Upon opening her account with Credit One, Ms. Serrano had signed a standard cardholder agreement. This agreement included, among other terms, an arbitration clause and class action waiver, which stated:

Agreement to Arbitrate:

You and we agree that either you or we may, without the other's consent, require that any controversy or dispute between you and us (all of which are called “Claims”), be submitted to mandatory, binding arbitration. This arbitration provision is made pursuant to a transaction involving interstate commerce, and shall be governed by, and enforceable under, the Federal Arbitration Act (the “FAA”), 9 U.S.C. § 1 et seq., and (to the extent State law is applicable), the State law governing this Agreement.

Claims subject to arbitration include not only Claims made directly by you, but also Claims made by anyone connected with you or claiming through you, such as a co-applicant or authorized user of your account, your agent, representative or heirs, or a trustee in bankruptcy.

If you or we require arbitration of a particular Claim, neither you, we, nor any other person may pursue the Claim in any litigation, whether as a class action, private attorney general action, other representative action or otherwise.[3]

When A.D. first filed this action, Credit One was not aware that it had a cardholder agreement with her mother.
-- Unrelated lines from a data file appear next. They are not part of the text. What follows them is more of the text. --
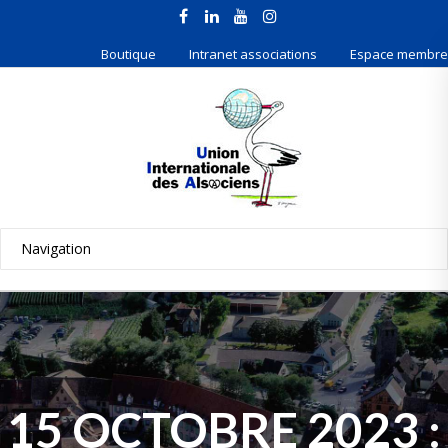
Boutique
Intranet associations
Espace membre
15 OCTOBRE 2023 :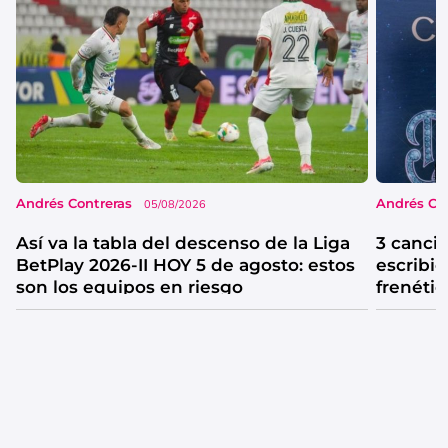
Andrés Contreras
Andrés Co
05/08/2026
Así va la tabla del descenso de la Liga
3 canci
BetPlay 2026-II HOY 5 de agosto: estos
escribió
son los equipos en riesgo
frenétic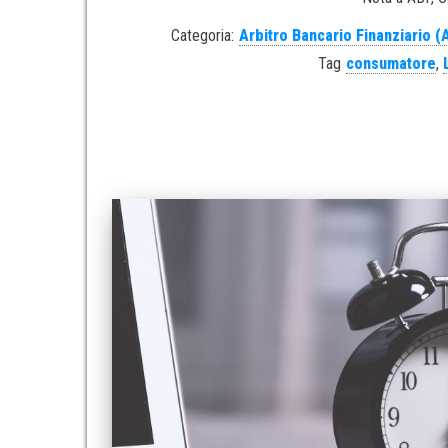
Categoria:
Arbitro Bancario Finanziario (
Tag
consumatore
,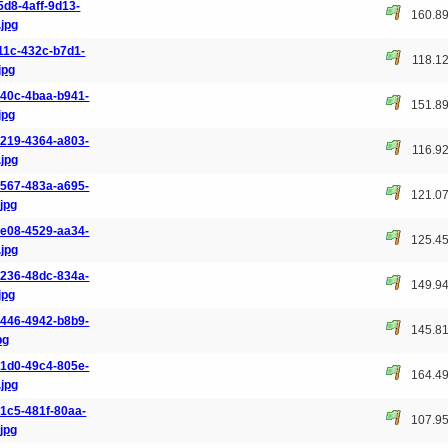
5d8-4aff-9d13-
160.8
jpg
11c-432c-b7d1-
118.1
jpg
40c-4baa-b941-
151.8
jpg
219-4364-a803-
116.9
jpg
567-483a-a695-
121.0
jpg
e08-4529-aa34-
125.4
jpg
236-48dc-834a-
149.9
jpg
446-4942-b8b9-
145.8
pg
1d0-49c4-805e-
164.4
jpg
1c5-481f-80aa-
107.9
jpg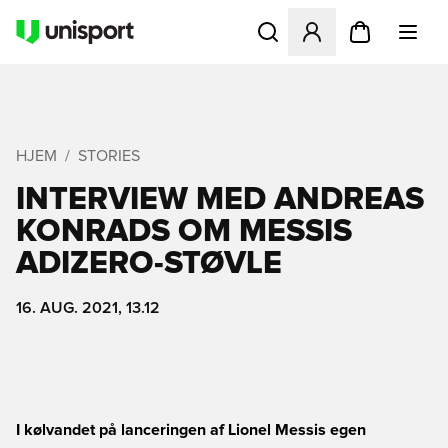
Åbner en Modal til at logge 
HJEM
STORIES
INTERVIEW MED ANDREAS
KONRADS OM MESSIS
ADIZERO-STØVLE
16. AUG. 2021, 13.12
I kølvandet på lanceringen af Lionel Messis egen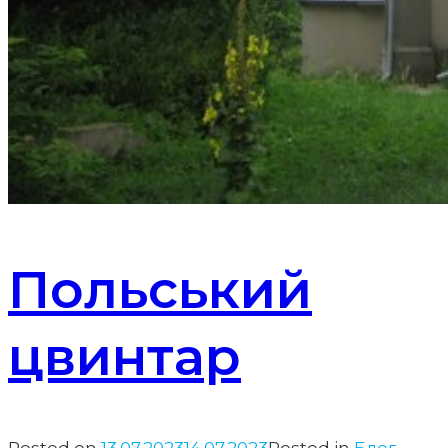
Польський
цвинтар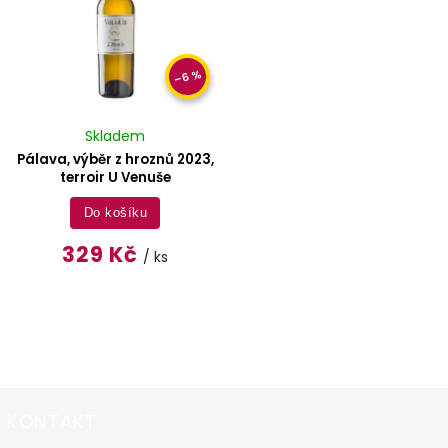
–6 %
Skladem
Pálava, výběr z hroznů 2023,
terroir U Venuše
Do košíku
329 Kč
/ ks
KONTAKT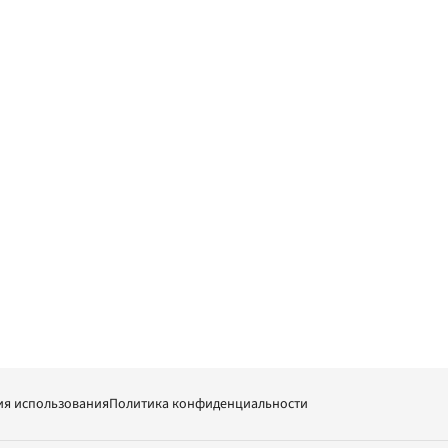
ия использования
Политика конфиденциальности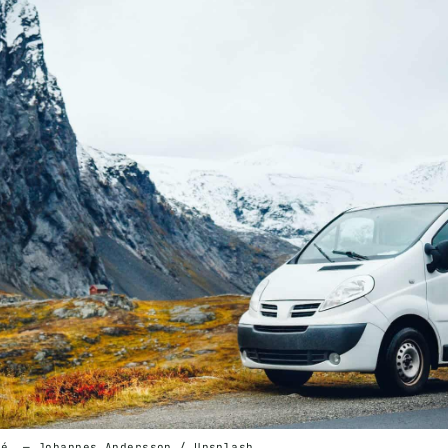
gé. — Johannes Andersson / Unsplash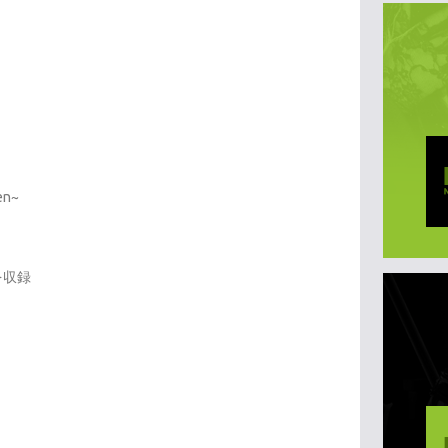
en~
を収録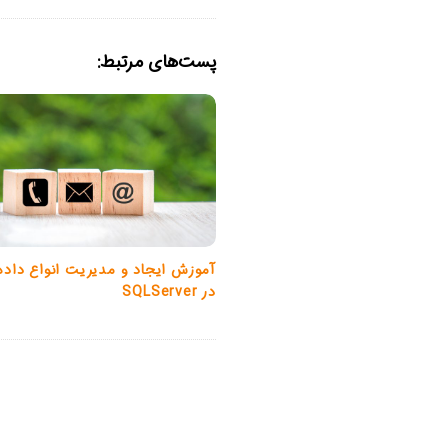
پست‌های مرتبط:
آموزش ایجاد و مدیریت انواع داده
در SQLServer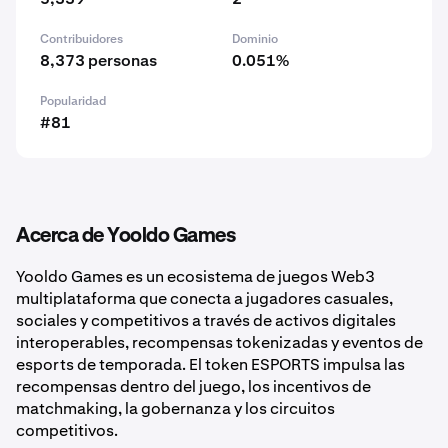
Contribuidores
Dominio
8,373 personas
0.051%
Popularidad
#81
Acerca de Yooldo Games
Yooldo Games es un ecosistema de juegos Web3
multiplataforma que conecta a jugadores casuales,
sociales y competitivos a través de activos digitales
interoperables, recompensas tokenizadas y eventos de
esports de temporada. El token ESPORTS impulsa las
recompensas dentro del juego, los incentivos de
matchmaking, la gobernanza y los circuitos
competitivos.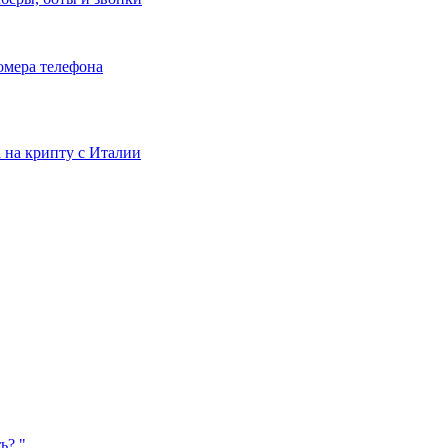
номера телефона
та на крипту с Италии
ь? "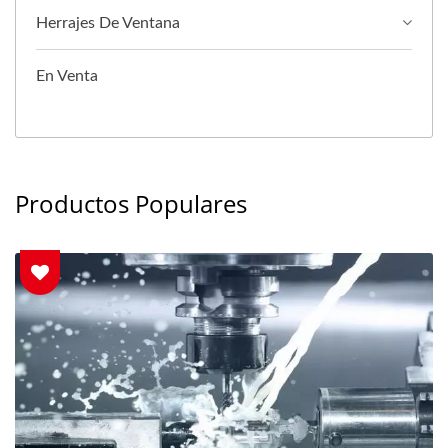
Herrajes De Ventana
En Venta
Productos Populares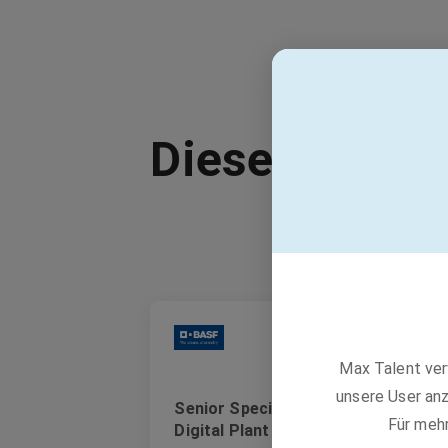
Dieser Job is
B
Max Talent ver
unsere User anz
Senior Specialist Digitalization
Für meh
Digital Plant (m/f/d)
A.D. did not state in her complaint that her mother was the probable target of Credit One's phone calls (although she was listed as A.D.'s guardian ad litem in the complaint). After eighteen months of discovery, and after reviewing its own records, Credit One finally realized that its caller ID capture system had added A.D.'s phone number to its database when Ms. Serrano used A.D.'s phone to access her account. At that point, Credit One sought to compel arbitration with A.D. based on the arbitration clause in Ms. Serrano's cardholder agreement.4

The only evidence that A.D. ever used Ms. Serrano's Credit One credit card was Ms. Serrano's deposition testimony that, on at least one occasion, Ms. Serrano had preordered smoothie drinks for her daughter and herself from a stand in the local mall and had sent A.D. to pick them up. She had instructed A.D. to pay for the smoothies with her Credit One card. This transaction occurred in 2014, when A.D. was fourteen years old.
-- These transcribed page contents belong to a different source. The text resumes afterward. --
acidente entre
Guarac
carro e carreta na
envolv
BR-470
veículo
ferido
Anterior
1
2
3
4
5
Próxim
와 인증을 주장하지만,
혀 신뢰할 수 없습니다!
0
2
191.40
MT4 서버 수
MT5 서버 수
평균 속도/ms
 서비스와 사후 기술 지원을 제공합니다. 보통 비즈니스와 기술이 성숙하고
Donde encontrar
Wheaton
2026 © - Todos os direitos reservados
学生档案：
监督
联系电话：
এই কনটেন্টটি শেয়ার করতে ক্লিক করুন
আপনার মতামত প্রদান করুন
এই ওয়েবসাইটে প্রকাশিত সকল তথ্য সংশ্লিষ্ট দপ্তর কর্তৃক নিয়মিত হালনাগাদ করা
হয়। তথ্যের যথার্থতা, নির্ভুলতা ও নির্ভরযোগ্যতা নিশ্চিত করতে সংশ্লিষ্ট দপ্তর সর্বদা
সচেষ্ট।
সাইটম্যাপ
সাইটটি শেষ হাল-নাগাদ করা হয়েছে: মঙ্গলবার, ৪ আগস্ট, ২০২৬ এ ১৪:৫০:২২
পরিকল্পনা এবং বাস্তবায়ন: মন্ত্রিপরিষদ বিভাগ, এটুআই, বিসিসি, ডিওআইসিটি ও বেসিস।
The district court ruled with Credit One that A.D. was bound by the cardholder agreement's arbitration clause. In its view, even though A.D. had not signed the cardholder agreement, she must be considered an “Authorized User” under its terms. Therefore, continued the court, she is bound by the arbitration clause under the “direct benefits estoppel” theory. Under this theory, explained the court, a person should not receive a benefit under a contract while, at the same time, repudiating a disadvantage under the contract. The court then reasoned that the cardholder agreement had allowed A.D., when picking up the drinks ordered by her mother, to represent to the store that Credit One would pay for the purchase. She therefore had benefited from the cardholder agreement between her mother and Credit One. Having accepted a benefit under the contract, the district court concluded, she must accept the burden of the arbitration clause.
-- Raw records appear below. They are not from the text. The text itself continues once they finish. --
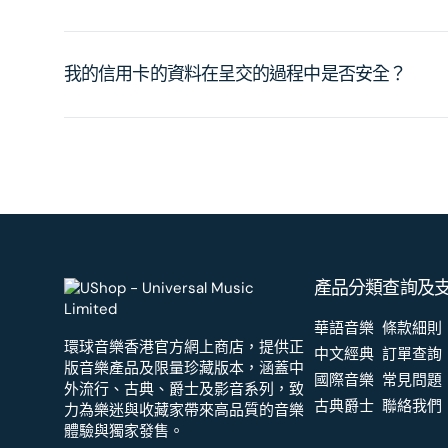
我的信用卡的資料在呈交的過程中是否安全？
產品分類
查詢及
華語音樂
條款細則
環球音樂香港官方網上商店，提供正
中文經典
訂單查詢
版音樂產品及限量珍藏版本，涵蓋中
國際音樂
常見問題
外流行、古典、爵士及影音系列，致
古典爵士
聯絡我們
力為樂迷與收藏家帶來高品質的音樂
體驗與獨家發售。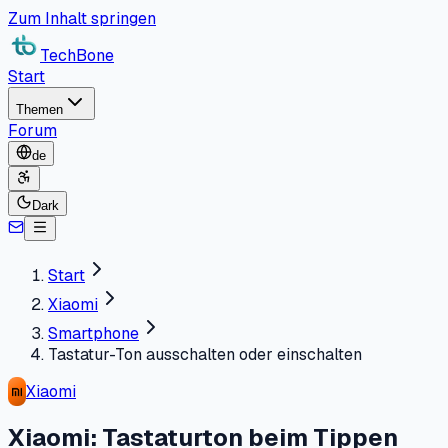
Zum Inhalt springen
TechBone
Start
Themen
Forum
de
Dark
Start
Xiaomi
Smartphone
Tastatur-Ton ausschalten oder einschalten
Xiaomi
Xiaomi: Tastaturton beim Tippen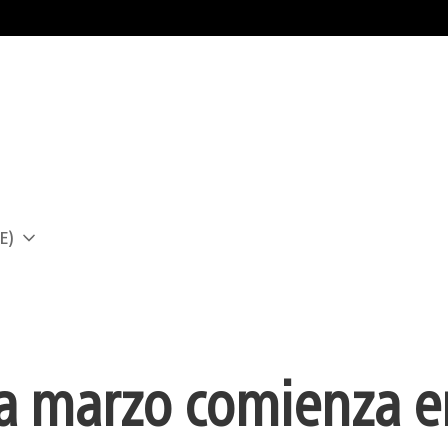
E)
a
a marzo comienza e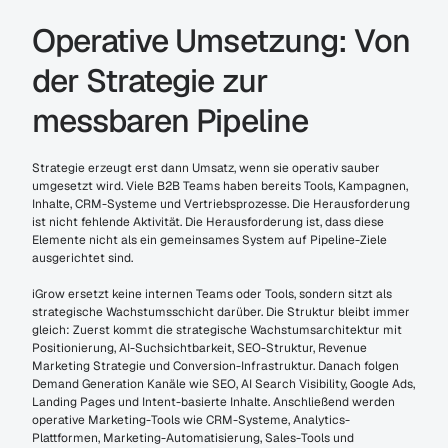
Operative Umsetzung: Von 
der Strategie zur 
messbaren Pipeline
Strategie erzeugt erst dann Umsatz, wenn sie operativ sauber 
umgesetzt wird. Viele B2B Teams haben bereits Tools, Kampagnen, 
Inhalte, CRM-Systeme und Vertriebsprozesse. Die Herausforderung 
ist nicht fehlende Aktivität. Die Herausforderung ist, dass diese 
Elemente nicht als ein gemeinsames System auf Pipeline-Ziele 
ausgerichtet sind.
iGrow ersetzt keine internen Teams oder Tools, sondern sitzt als 
strategische Wachstumsschicht darüber. Die Struktur bleibt immer 
gleich: Zuerst kommt die strategische Wachstumsarchitektur mit 
Positionierung, AI-Suchsichtbarkeit, SEO-Struktur, Revenue 
Marketing Strategie und Conversion-Infrastruktur. Danach folgen 
Demand Generation Kanäle wie SEO, AI Search Visibility, Google Ads, 
Landing Pages und Intent-basierte Inhalte. Anschließend werden 
operative Marketing-Tools wie CRM-Systeme, Analytics-
Plattformen, Marketing-Automatisierung, Sales-Tools und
Because it concluded that the arbitration clause in the cardholder agreement was applicable, the court stayed the case pending the outcome of arbitration. A.D. filed a motion to reconsider, or, in the alternative, to certify the arbitration question for interlocutory appeal under 28 U.S.C. § 1292(b). The district court denied the motion to reconsider but granted the motion to certify the ruling for interlocutory appeal. In certifying the question for interlocutory appeal, the court noted that “[t]here is a substantial ground for difference of opinion because the contours of the arbitration-by-estoppel doctrine in the Seventh Circuit are unclear.” 5 We later granted a petition for certification.



We review a district court's ruling on a motion to compel arbitration de novo. Scheurer v. Fromm Family Foods LLC, 863 F.3d 748, 751 (7th Cir. 2017). Any findings of fact underlying that decision are reviewed for clear error. Id. As we noted in Scheurer, “arbitrability may depend on equitable doctrines such as waiver and estoppel, which may require a court to resolve issues such as prejudice and reliance.” Id. at 752 n.2. We review a district court's decision to apply an equitable doctrine for an abuse of discretion, and “nothing about arbitration would seem to call for a different approach.” Id.


Our case law establishes three bedrock principles about the enforcement of arbitration agreements. First, the Federal Arbitration Act evinces a “national policy favoring arbitration.” AT&T Mobility LLC v. Concepcion, 563 U.S. 333, 346, 131 S.Ct. 1740, 179 L.Ed.2d 742 (2011) (quoting Buckeye Check Cashing, Inc. v. Cardegna, 546 U.S. 440, 443, 126 S.Ct. 1204, 163 L.Ed.2d 1038 (2006)). Second, an arbitration agreement generally cannot bind a non-signatory. Zurich Am. Ins. Co. v. Watts Indus., Inc., 417 F.3d 682, 687 (7th Cir. 2005). Finally, arbitration agreements generally are enforceable against non-signatories only in a handful of limited circumstances, depending on the applicable state law. These limited exceptions are: (1) assumption, (2) agency, (3) estoppel, (4) veil piercing, and (5) incorporation by reference. Id.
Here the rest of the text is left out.